> [Problem to solve]:
Everything from the line containing "Describe the element at coordinates (808, 159)" through the last line of the records must be returned verbatim, and nothing outside that range.

---

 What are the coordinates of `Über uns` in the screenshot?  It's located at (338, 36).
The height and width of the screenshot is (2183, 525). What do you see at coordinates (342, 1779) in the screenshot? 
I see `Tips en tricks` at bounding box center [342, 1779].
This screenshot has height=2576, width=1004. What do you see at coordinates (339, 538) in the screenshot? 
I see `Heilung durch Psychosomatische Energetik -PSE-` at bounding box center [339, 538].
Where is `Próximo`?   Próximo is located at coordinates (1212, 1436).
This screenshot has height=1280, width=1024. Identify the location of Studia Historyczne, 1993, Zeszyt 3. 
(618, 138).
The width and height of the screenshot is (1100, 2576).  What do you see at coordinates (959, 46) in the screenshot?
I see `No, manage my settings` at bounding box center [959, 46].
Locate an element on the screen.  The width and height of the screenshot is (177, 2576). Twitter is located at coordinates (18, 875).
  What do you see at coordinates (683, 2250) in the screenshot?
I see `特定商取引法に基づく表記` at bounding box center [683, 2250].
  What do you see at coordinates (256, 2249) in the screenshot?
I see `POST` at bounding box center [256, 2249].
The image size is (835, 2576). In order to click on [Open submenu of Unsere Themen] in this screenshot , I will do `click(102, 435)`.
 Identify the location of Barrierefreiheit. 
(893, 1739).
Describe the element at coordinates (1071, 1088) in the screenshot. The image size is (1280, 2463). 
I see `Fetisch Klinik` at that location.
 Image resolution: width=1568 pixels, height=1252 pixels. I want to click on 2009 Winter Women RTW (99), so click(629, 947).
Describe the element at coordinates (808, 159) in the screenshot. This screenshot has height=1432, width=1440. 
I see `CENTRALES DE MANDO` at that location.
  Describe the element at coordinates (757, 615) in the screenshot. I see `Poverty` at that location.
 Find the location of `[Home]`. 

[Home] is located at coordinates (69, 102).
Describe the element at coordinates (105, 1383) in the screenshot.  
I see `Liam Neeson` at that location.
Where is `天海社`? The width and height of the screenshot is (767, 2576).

---

> [Exercise response]:
Describe the element at coordinates (808, 159) in the screenshot. This screenshot has height=1432, width=1440. 
I see `CENTRALES DE MANDO` at that location.
  Describe the element at coordinates (757, 615) in the screenshot. I see `Poverty` at that location.
 Find the location of `[Home]`. 

[Home] is located at coordinates (69, 102).
Describe the element at coordinates (105, 1383) in the screenshot.  
I see `Liam Neeson` at that location.
Where is `天海社`? The width and height of the screenshot is (767, 2576).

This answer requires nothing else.